**What to work on:**
Look through the records and copy each line with the string "Category" in it.

[Records drawn from a dataset]
☆ ☆ ☆ ☆ ☆ ☆ ☆

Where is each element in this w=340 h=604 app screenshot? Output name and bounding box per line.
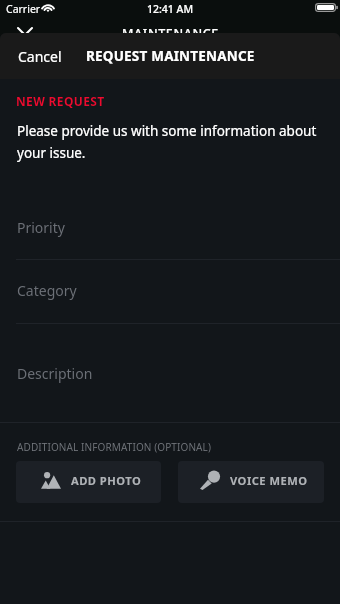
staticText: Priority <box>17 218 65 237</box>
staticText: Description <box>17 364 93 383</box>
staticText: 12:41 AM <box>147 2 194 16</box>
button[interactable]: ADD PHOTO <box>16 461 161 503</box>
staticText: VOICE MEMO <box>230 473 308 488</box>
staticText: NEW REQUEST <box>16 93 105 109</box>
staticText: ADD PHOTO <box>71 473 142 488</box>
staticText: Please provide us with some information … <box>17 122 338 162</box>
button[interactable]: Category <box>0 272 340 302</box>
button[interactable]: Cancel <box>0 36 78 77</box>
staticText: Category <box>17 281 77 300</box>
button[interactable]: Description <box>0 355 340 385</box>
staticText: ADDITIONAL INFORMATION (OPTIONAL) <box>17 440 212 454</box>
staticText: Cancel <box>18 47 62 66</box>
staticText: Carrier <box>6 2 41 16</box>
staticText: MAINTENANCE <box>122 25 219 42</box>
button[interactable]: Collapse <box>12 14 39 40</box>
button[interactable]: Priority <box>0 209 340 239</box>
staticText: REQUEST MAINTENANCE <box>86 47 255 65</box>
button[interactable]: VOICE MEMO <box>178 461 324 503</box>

☆ ☆ ☆ ☆ ☆ ☆ ☆

**Answer to this exercise:**
button[interactable]: Category <box>0 272 340 302</box>
staticText: Category <box>17 281 77 300</box>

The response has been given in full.